══ Recorded information ══
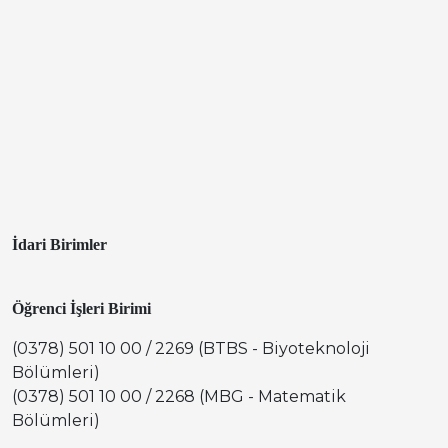
İdari Birimler
Öğrenci İşleri Birimi
(0378) 501 10 00 / 2269 (BTBS - Biyoteknoloji
Bölümleri)
(0378) 501 10 00 / 2268 (MBG - Matematik
Bölümleri)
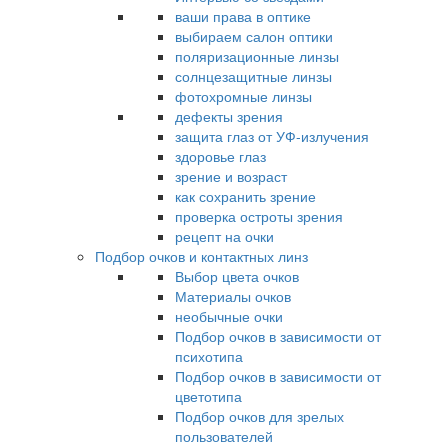
ваши права в оптике
выбираем салон оптики
поляризационные линзы
солнцезащитные линзы
фотохромные линзы
дефекты зрения
защита глаз от УФ-излучения
здоровье глаз
зрение и возраст
как сохранить зрение
проверка остроты зрения
рецепт на очки
Подбор очков и контактных линз
Выбор цвета очков
Материалы очков
необычные очки
Подбор очков в зависимости от
психотипа
Подбор очков в зависимости от
цветотипа
Подбор очков для зрелых
пользователей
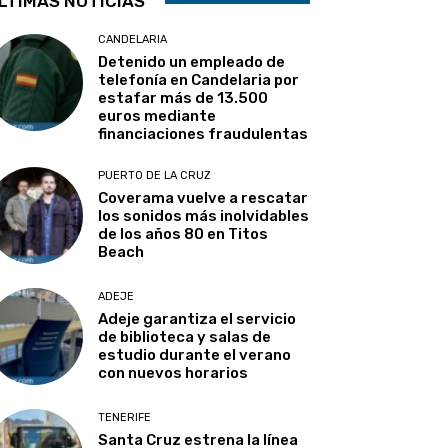
LTIMAS NOTICIAS
CANDELARIA
Detenido un empleado de
telefonía en Candelaria por
estafar más de 13.500
euros mediante
financiaciones fraudulentas
PUERTO DE LA CRUZ
Coverama vuelve a rescatar
los sonidos más inolvidables
de los años 80 en Titos
Beach
ADEJE
Adeje garantiza el servicio
de biblioteca y salas de
estudio durante el verano
con nuevos horarios
TENERIFE
Santa Cruz estrena la línea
═══
▶ [Task requirements] Run a filter over the data above and keep each line that contains the word "зрение".

▶ [Written response]
зрение и возраст
как сохранить зрение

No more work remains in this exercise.